Epic Pass expands your horizons. (Epic Pass/Facebook)

The initial price of $899 is the same, but there’s plenty to choose from as the major multi-resort players put their best face forward in the season pass wars.

More powder days with new Ikon Pass. (Ikon Pass/Facebook)

The new Ikon Pass from Alterra Mountain Co. went out first, followed shortly by the Epic Pass from Vail Resorts.

One key to finding which pass works best for you is to scour the list of resorts under each pass, and decide which ones are on your favorites’ list. Both passes split out with unlimited access, local alternatives and short-term free access – plus a few side perks

Here’s a comparison narrative to help make a decision which to buy.

Epic Pass

The Epic Pass, which is now 10 years old, offers unlimited skiing and riding at 15 resorts – 13 in the U.S., one in Canada (Whistler Blackcomb) and one in Australia (Perisher).

Ikon Pass

Debuting in 2018-2019, the Ikon Pass has unlimited access to 12 resorts that Alterra, which formed this past season, owns and/or operates.
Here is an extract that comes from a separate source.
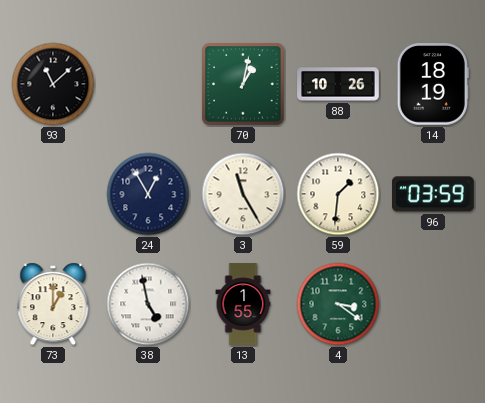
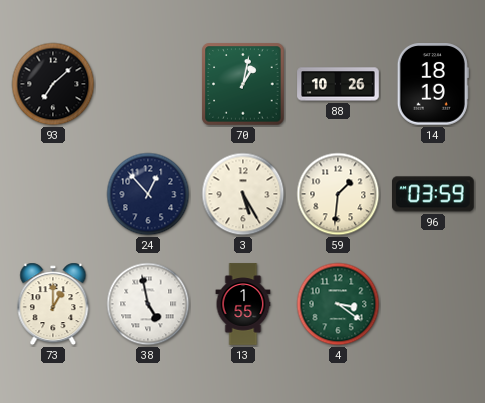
93: 11:08 -> 7:08
24: 12:55 -> 12:53
3: 11:25 -> 5:25
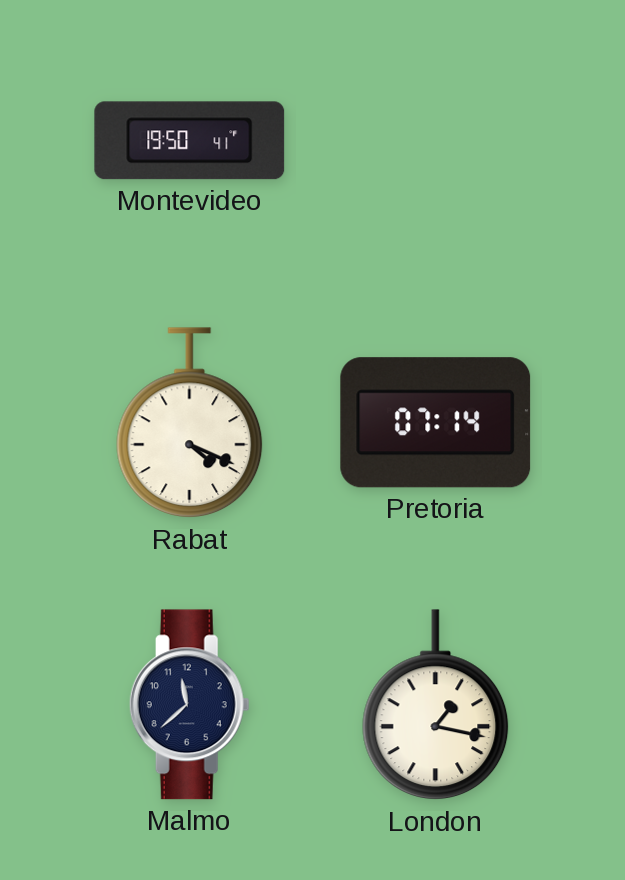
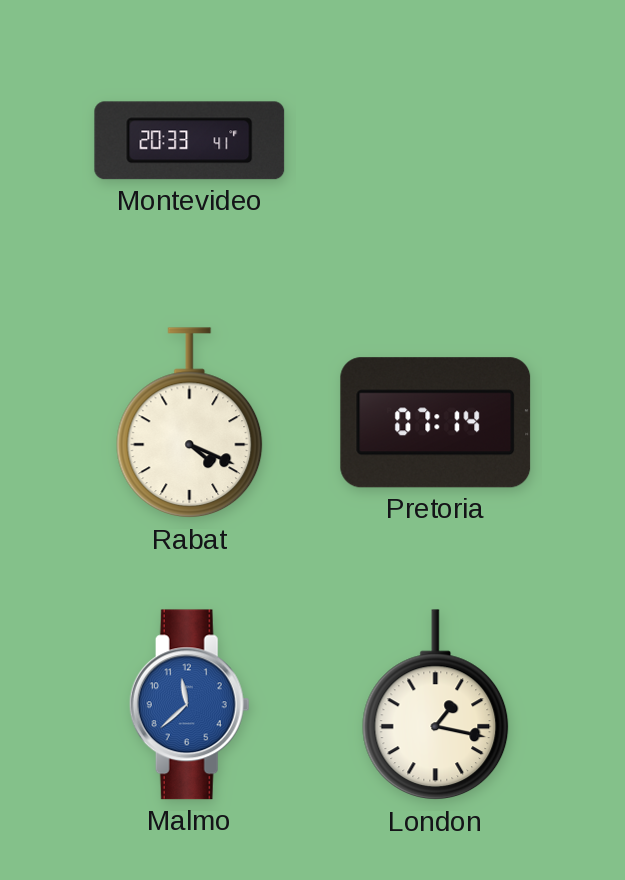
Montevideo: 19:50 -> 20:33
Malmo dial: navy -> blue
That includes eight in the West, three in the East and one in Canada (Tremblant).

While the adult unlimited price during spring sale is the same for both, Ikon cuts a better deal for kids: $199 versus $469 for children 12 and under. With both, the deal comes only if accompanied by an adult purchase.

The two passes also compete for short-term business. Each offers free skiing and snowboarding at so-called “partner resorts” for limited periods. The Epic Pass gives seven days at newly added Telluride and six Canadian resorts, while Ikon has five in the U.S. and Revelstoke in Canada.

Because of its headstart, the Epic Pass has corralled a cadre of foreign resorts under its Epic. It has 30 partner-resorts in Europe and nine in Japan that accept the Epic Pass for up to six days free skiing and riding, depending upon the resort – and how much money you’re willing to spend to get there.

Local passes that apply only to resorts in a particular area also go head-to-head. The Ikon Base Pass has nine with unlimited skiing and riding – four each in Colorado and California -- five with holiday blackouts and a dozen where you can go for a total of five days at any of them.

Vail offers its Local Pass for three in Colorado, three in the Midwest and now Stowe in the east. Three Lake Tahoe resorts and Park City in Utah fall under the Local Pass, but with holiday restrictions.

Each pass has some non-mountain savings, such as retail, lodging and food discounts. Epic has Kids Pass for certain locales. Ikon Pass has perks with CMH Heli-Skiing in western Canada.